▶ [Data to process]:
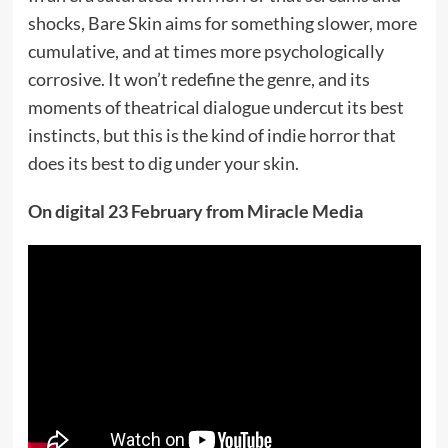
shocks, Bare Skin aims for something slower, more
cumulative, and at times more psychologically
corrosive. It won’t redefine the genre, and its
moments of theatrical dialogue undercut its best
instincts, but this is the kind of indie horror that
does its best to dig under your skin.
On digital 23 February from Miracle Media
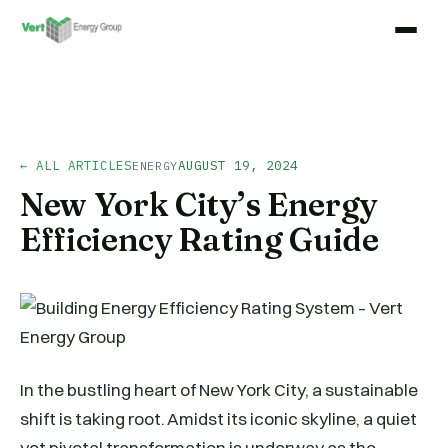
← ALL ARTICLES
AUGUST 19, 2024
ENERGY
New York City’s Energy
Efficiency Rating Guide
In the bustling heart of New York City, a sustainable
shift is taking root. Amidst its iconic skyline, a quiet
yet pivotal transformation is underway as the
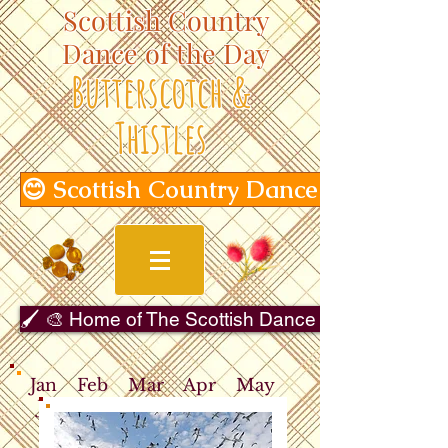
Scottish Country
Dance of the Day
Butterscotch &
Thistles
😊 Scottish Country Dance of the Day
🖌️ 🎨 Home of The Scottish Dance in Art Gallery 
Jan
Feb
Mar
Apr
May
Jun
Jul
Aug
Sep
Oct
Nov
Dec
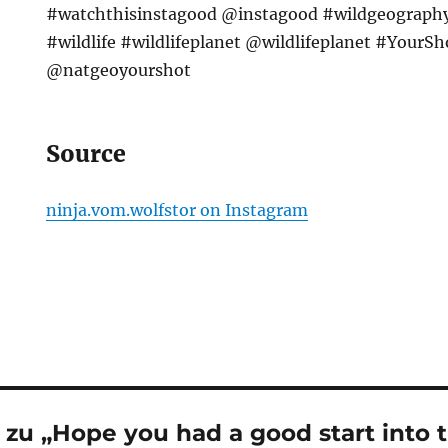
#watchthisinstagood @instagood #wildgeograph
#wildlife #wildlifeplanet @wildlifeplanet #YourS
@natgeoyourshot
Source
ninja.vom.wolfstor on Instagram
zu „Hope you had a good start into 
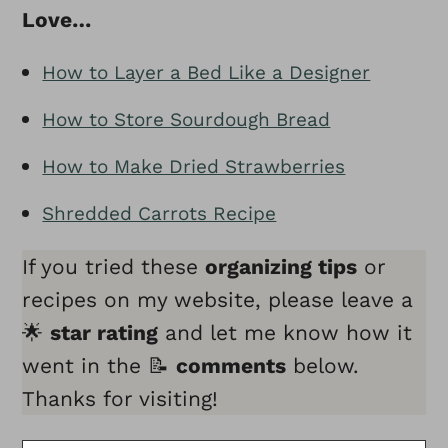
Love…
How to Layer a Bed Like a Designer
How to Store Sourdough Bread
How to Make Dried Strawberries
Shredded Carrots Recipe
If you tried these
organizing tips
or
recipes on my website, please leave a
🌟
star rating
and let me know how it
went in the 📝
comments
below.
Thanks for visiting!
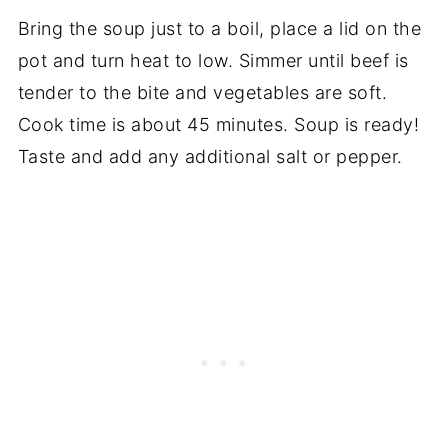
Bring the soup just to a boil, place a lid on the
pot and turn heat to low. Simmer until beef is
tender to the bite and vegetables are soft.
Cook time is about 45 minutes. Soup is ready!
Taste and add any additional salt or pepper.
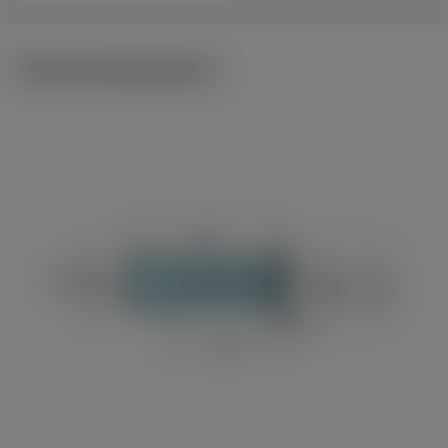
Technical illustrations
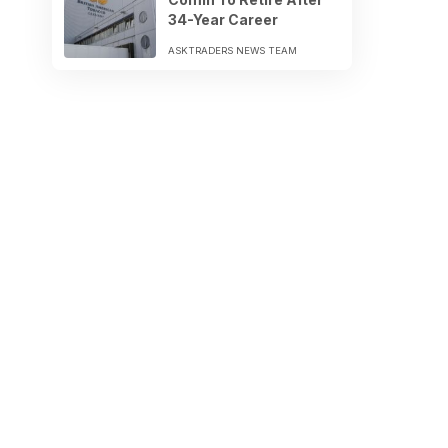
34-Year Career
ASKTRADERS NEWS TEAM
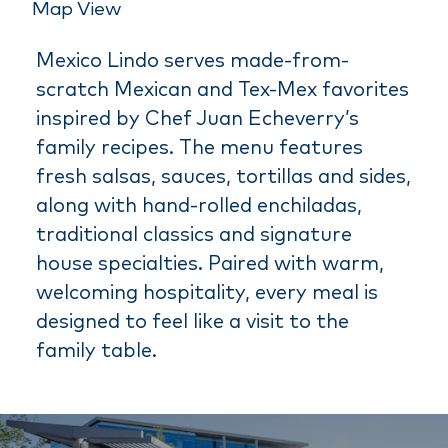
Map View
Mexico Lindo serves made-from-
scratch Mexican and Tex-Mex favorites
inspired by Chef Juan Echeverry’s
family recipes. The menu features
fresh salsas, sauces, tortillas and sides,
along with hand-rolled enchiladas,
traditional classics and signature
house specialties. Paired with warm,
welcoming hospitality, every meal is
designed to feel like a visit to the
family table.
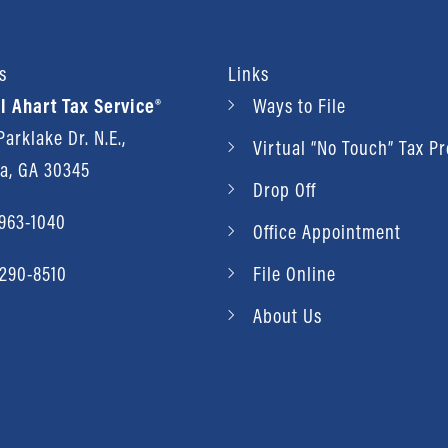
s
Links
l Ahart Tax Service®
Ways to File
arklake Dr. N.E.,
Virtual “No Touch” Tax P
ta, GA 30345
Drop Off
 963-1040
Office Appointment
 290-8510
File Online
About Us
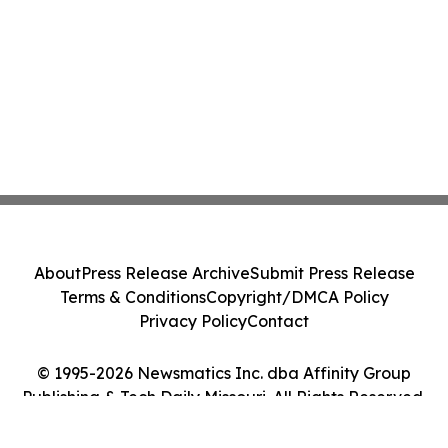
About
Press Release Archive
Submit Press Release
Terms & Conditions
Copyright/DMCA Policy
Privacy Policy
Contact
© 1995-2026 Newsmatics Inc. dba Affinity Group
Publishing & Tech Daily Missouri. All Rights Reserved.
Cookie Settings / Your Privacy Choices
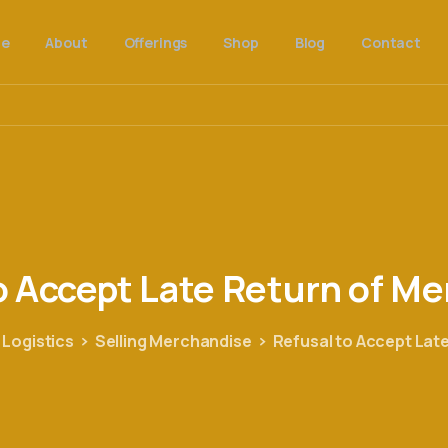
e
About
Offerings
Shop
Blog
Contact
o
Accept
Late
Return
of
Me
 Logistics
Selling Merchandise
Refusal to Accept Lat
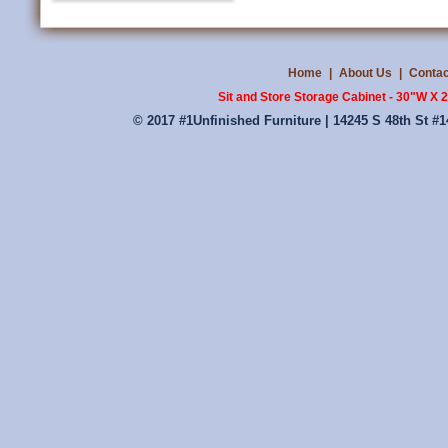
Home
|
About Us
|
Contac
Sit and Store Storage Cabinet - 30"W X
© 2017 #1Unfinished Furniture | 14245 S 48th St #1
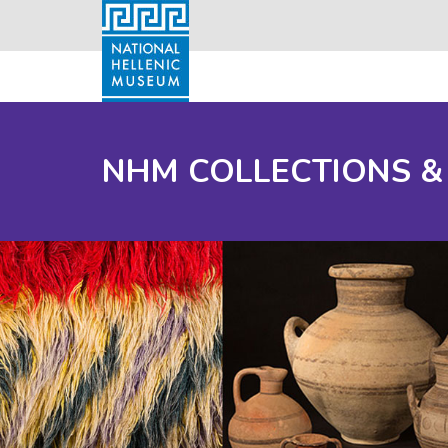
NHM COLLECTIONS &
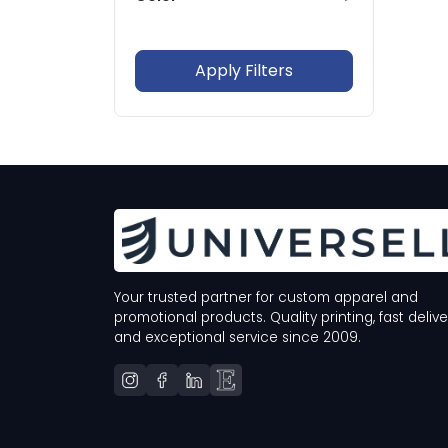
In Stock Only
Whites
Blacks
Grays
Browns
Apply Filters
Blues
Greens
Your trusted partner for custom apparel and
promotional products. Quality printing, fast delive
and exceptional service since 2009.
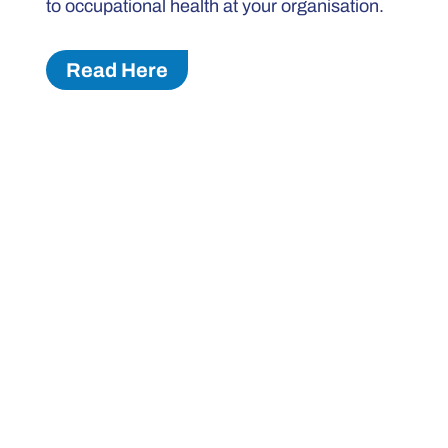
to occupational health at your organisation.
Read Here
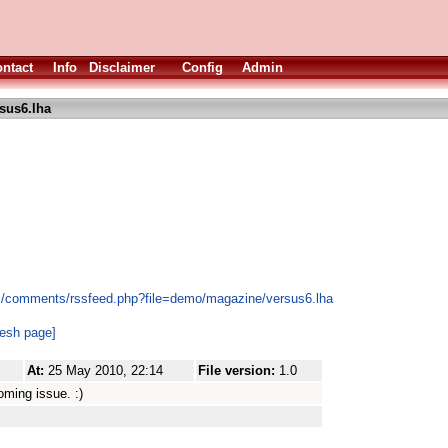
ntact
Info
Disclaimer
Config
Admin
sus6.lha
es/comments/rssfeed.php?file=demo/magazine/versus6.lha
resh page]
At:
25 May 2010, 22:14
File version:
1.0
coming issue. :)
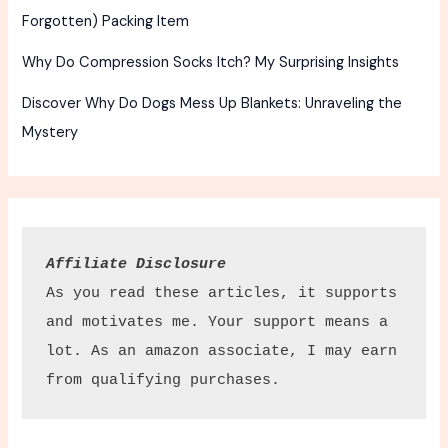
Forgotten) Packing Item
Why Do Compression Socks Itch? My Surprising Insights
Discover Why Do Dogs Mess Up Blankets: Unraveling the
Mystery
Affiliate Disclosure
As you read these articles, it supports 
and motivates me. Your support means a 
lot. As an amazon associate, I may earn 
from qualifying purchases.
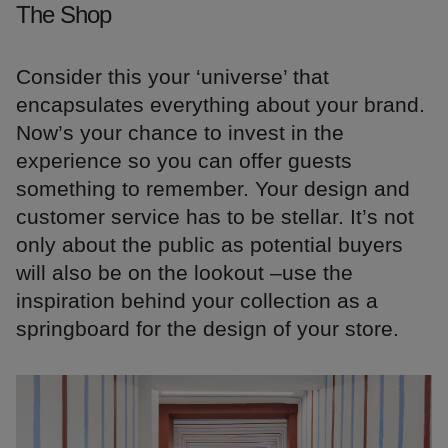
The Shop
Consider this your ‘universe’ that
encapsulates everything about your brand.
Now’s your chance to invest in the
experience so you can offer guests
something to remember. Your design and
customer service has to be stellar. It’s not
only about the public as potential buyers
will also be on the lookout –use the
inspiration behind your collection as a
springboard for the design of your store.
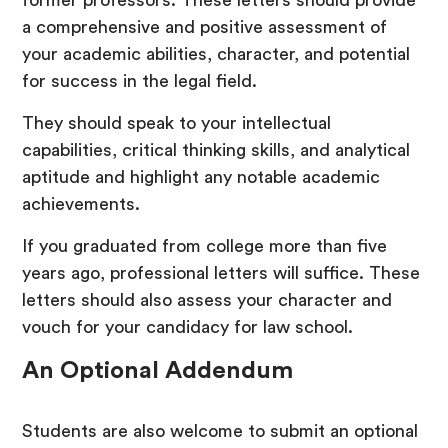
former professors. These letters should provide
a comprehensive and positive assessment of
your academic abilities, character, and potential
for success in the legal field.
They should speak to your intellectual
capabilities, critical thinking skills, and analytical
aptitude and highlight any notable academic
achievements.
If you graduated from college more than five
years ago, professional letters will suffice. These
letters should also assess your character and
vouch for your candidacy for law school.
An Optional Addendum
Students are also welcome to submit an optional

▶ [The problem]: What you give back must match the material above exactly, minus its pictures.

▶ [Solution to this exercise]:
shocks, Bare Skin aims for something slower, more
cumulative, and at times more psychologically
corrosive. It won’t redefine the genre, and its
moments of theatrical dialogue undercut its best
instincts, but this is the kind of indie horror that
does its best to dig under your skin.
On digital 23 February from Miracle Media
← ALL ARTICLES
AUGUST 19, 2024
ENERGY
New York City’s Energy
Efficiency Rating Guide
In the bustling heart of New York City, a sustainable
shift is taking root. Amidst its iconic skyline, a quiet
yet pivotal transformation is underway as the
Scottish Country
Dance of the Day
Butterscotch &
Thistles
😊 Scottish Country Dance of the Day
🖌️ 🎨 Home of The Scottish Dance in Art Gallery 
Jan
Feb
Mar
Apr
May
Jun
Jul
Aug
Sep
Oct
Nov
Dec
#watchthisinstagood @instagood #wildgeograph
#wildlife #wildlifeplanet @wildlifeplanet #YourS
@natgeoyourshot
Source
ninja.vom.wolfstor on Instagram
zu „Hope you had a good start into 
Love…
How to Layer a Bed Like a Designer
How to Store Sourdough Bread
How to Make Dried Strawberries
Shredded Carrots Recipe
If you tried these
organizing tips
or
recipes on my website, please leave a
🌟
star rating
and let me know how it
went in the 📝
comments
below.
Thanks for visiting!
Bring the soup just to a boil, place a lid on the
pot and turn heat to low. Simmer until beef is
tender to the bite and vegetables are soft.
Cook time is about 45 minutes. Soup is ready!
Taste and add any additional salt or pepper.
Technical illustrations
34-Year Career
ASKTRADERS NEWS TEAM
Map View
Mexico Lindo serves made-from-
scratch Mexican and Tex-Mex favorites
inspired by Chef Juan Echeverry’s
family recipes. The menu features
fresh salsas, sauces, tortillas and sides,
along with hand-rolled enchiladas,
traditional classics and signature
house specialties. Paired with warm,
welcoming hospitality, every meal is
designed to feel like a visit to the
family table.
s
Links
l Ahart Tax Service®
Ways to File
arklake Dr. N.E.,
Virtual “No Touch” Tax P
ta, GA 30345
Drop Off
 963-1040
Office Appointment
 290-8510
File Online
About Us
About
Press Release Archive
Submit Press Release
Terms & Conditions
Copyright/DMCA Policy
Privacy Policy
Contact
© 1995-2026 Newsmatics Inc. dba Affinity Group
Publishing & Tech Daily Missouri. All Rights Reserved.
Cookie Settings / Your Privacy Choices
e
About
Offerings
Shop
Blog
Contact
o
Accept
Late
Return
of
Me
 Logistics
Selling Merchandise
Refusal to Accept Lat
Home
|
About Us
|
Contac
Sit and Store Storage Cabinet - 30"W X
© 2017 #1Unfinished Furniture | 14245 S 48th St #1
NHM COLLECTIONS &
In Stock Only
Whites
Blacks
Grays
Browns
Apply Filters
Blues
Greens
Your trusted partner for custom apparel and
promotional products. Quality printing, fast delive
and exceptional service since 2009.
to occupational health at your organisation.
Read Here
ntact
Info
Disclaimer
Config
Admin
sus6.lha
es/comments/rssfeed.php?file=demo/magazine/versus6.lha
resh page]
At:
25 May 2010, 22:14
File version:
1.0
coming issue. :)
Forgotten) Packing Item
Why Do Compression Socks Itch? My Surprising Insights
Discover Why Do Dogs Mess Up Blankets: Unraveling the
Mystery
Affiliate Disclosure
As you read these articles, it supports 
and motivates me. Your support means a 
lot. As an amazon associate, I may earn 
from qualifying purchases.
The Shop
Consider this your ‘universe’ that
encapsulates everything about your brand.
Now’s your chance to invest in the
experience so you can offer guests
something to remember. Your design and
customer service has to be stellar. It’s not
only about the public as potential buyers
will also be on the lookout –use the
inspiration behind your collection as a
springboard for the design of your store.
former professors. These letters should provide
a comprehensive and positive assessment of
your academic abilities, character, and potential
for success in the legal field.
They should speak to your intellectual
capabilities, critical thinking skills, and analytical
aptitude and highlight any notable academic
achievements.
If you graduated from college more than five
years ago, professional letters will suffice. These
letters should also assess your character and
vouch for your candidacy for law school.
An Optional Addendum
Students are also welcome to submit an optional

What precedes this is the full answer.